*** Opening of Data excerpts ***
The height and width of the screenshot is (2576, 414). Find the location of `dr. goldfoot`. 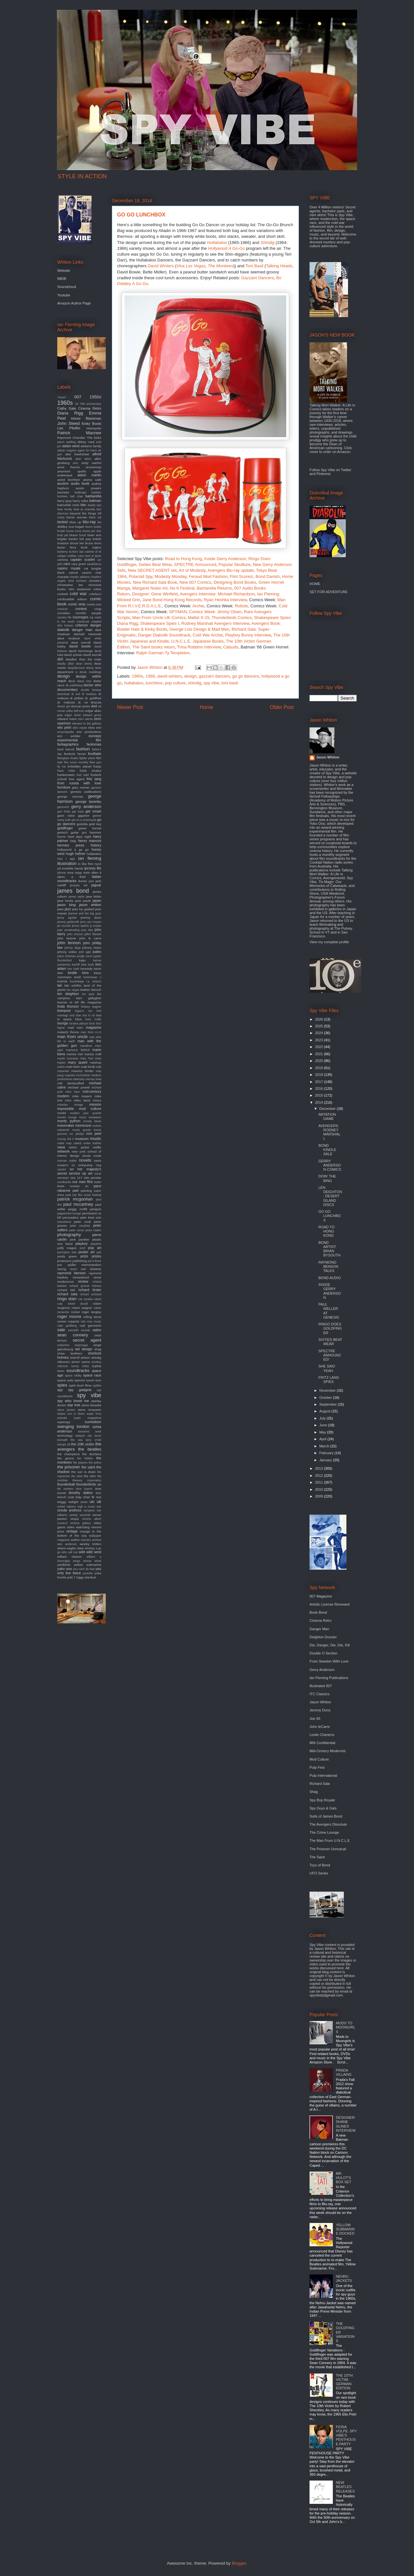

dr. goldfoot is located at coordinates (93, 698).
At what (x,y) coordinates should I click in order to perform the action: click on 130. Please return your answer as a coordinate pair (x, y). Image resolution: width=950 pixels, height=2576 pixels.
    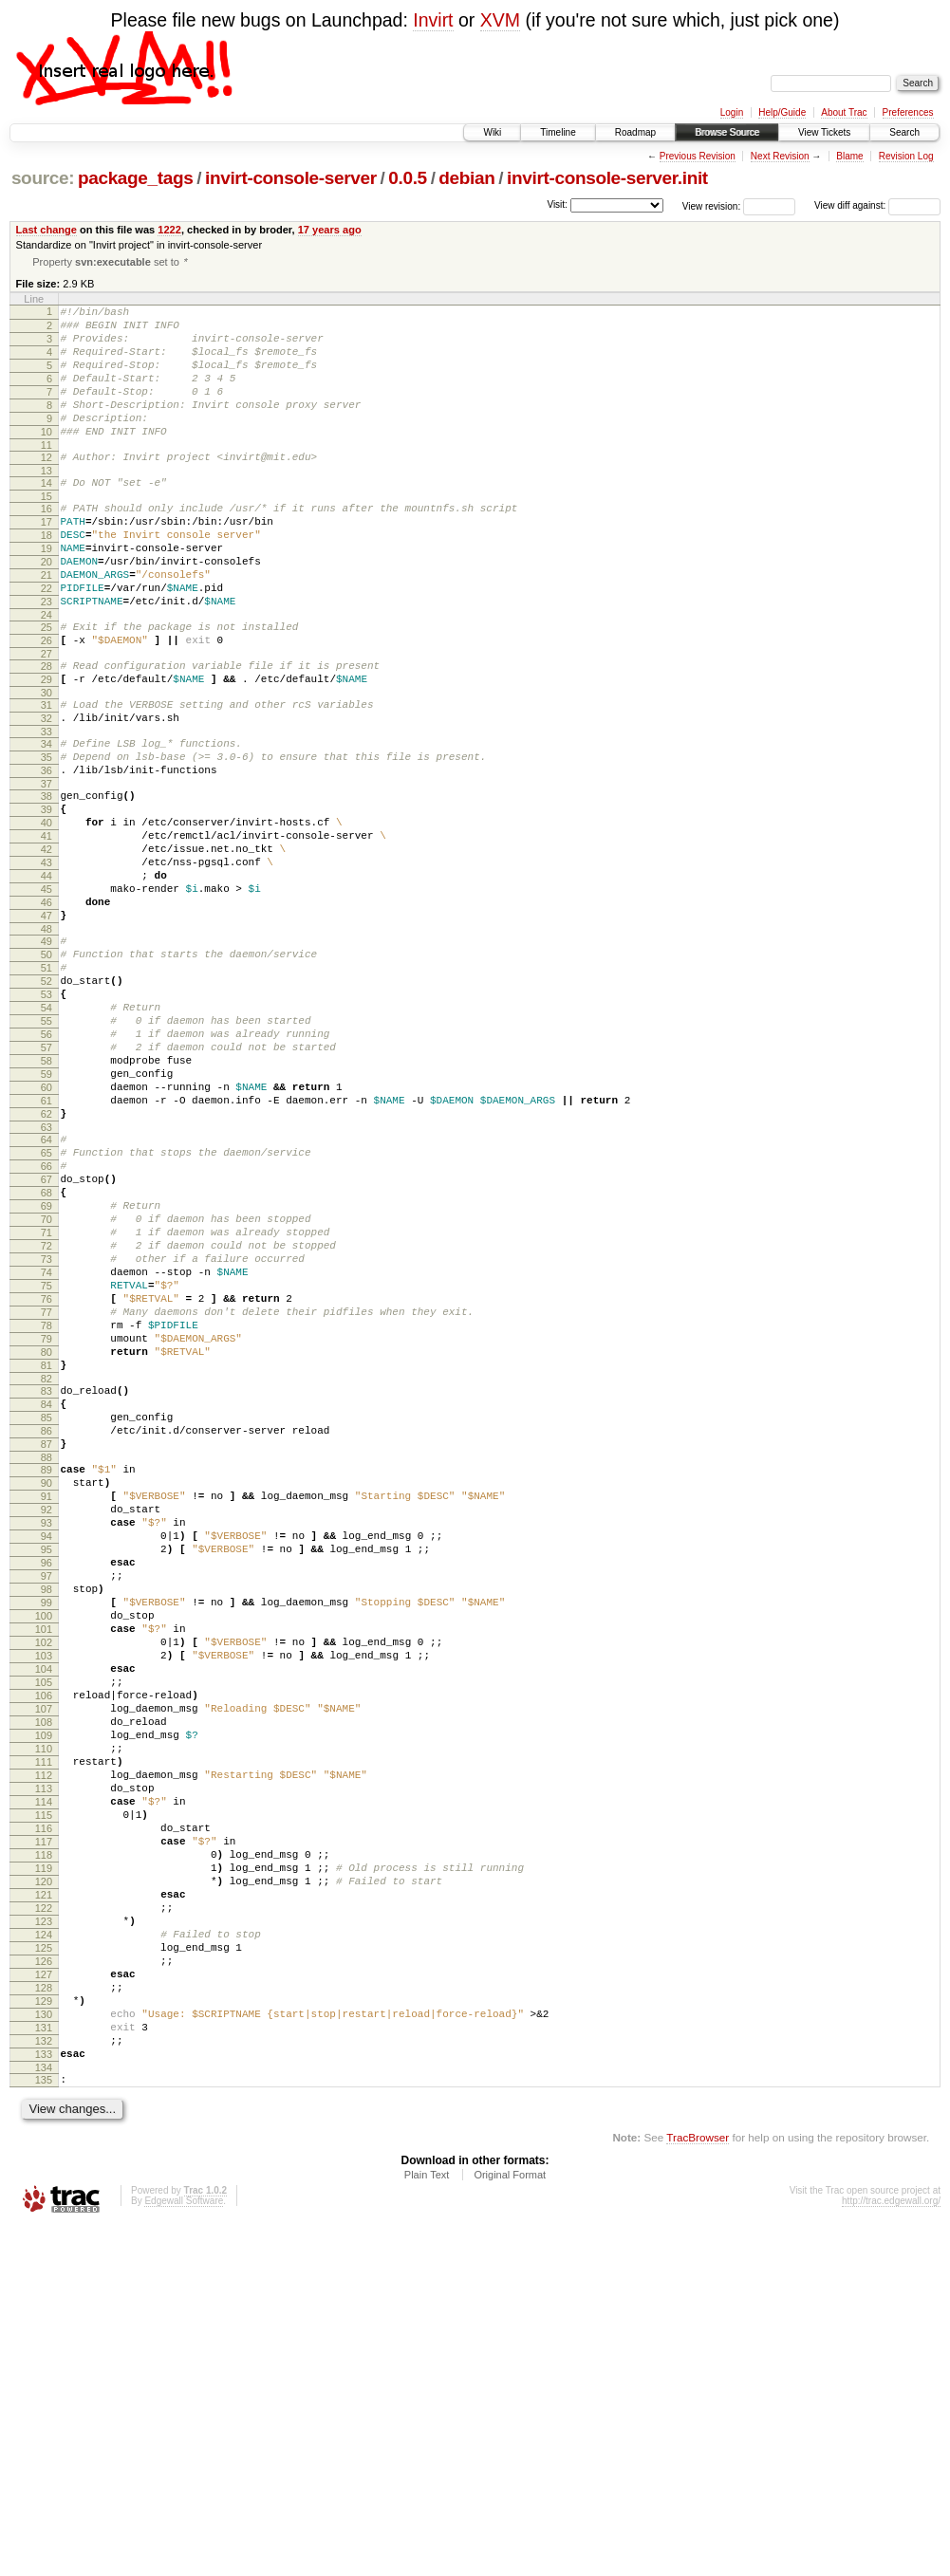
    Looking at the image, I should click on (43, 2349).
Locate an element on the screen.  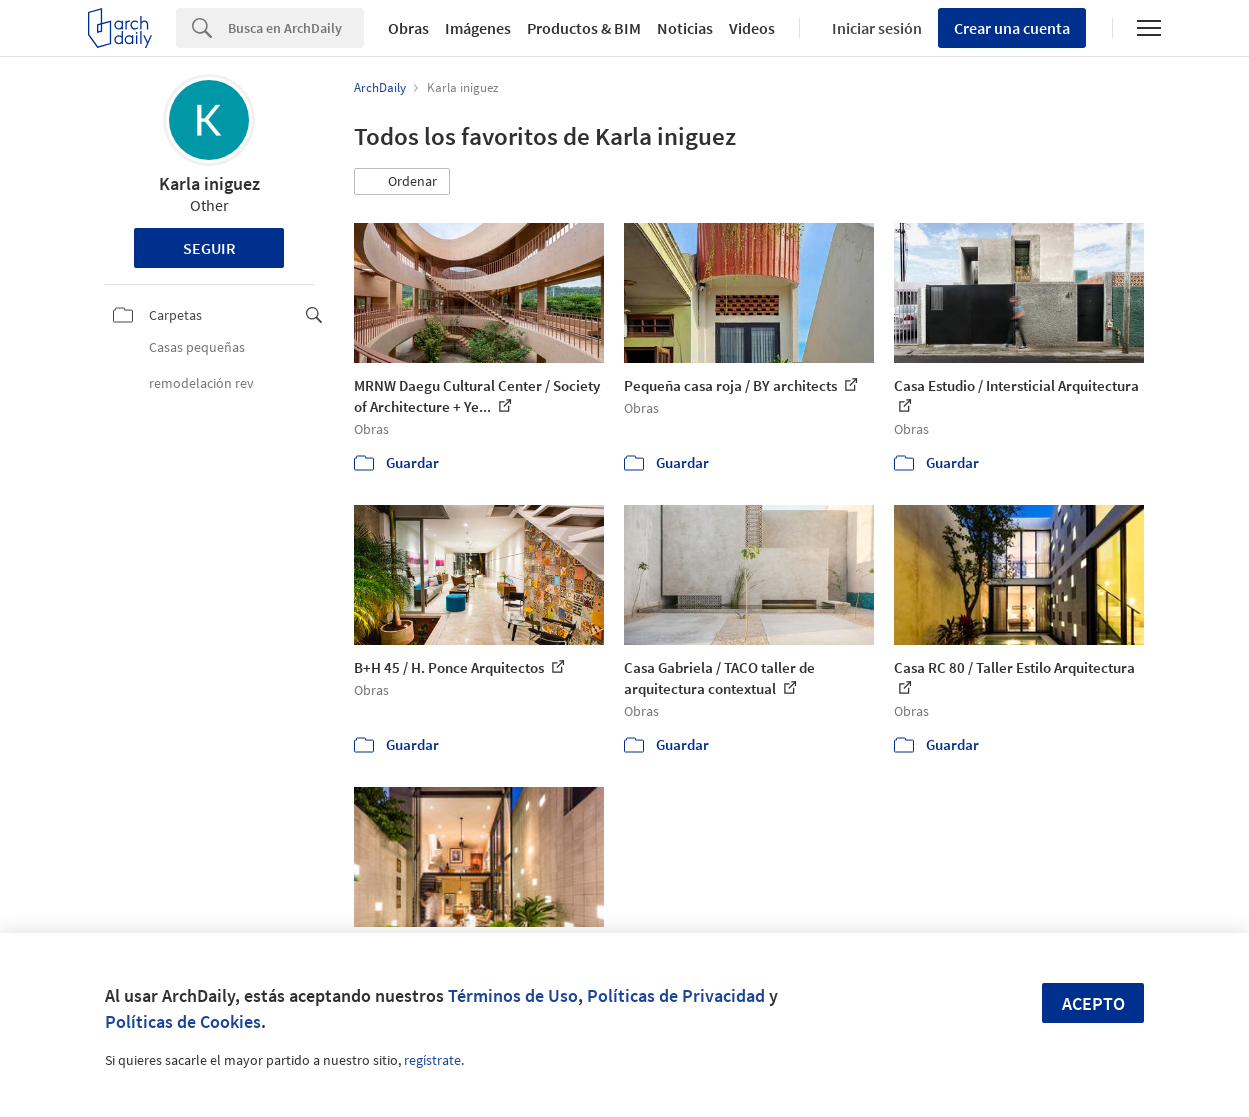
*** Close of Data excerpts ***
What is expected | Transcribe all data precisely. Pictures are not copied.

Result |
The height and width of the screenshot is (2576, 414). Find the location of `dr. goldfoot`. 

dr. goldfoot is located at coordinates (93, 698).
At what (x,y) coordinates should I click in order to perform the action: click on 130. Please return your answer as a coordinate pair (x, y). Image resolution: width=950 pixels, height=2576 pixels.
    Looking at the image, I should click on (43, 2349).
Locate an element on the screen.  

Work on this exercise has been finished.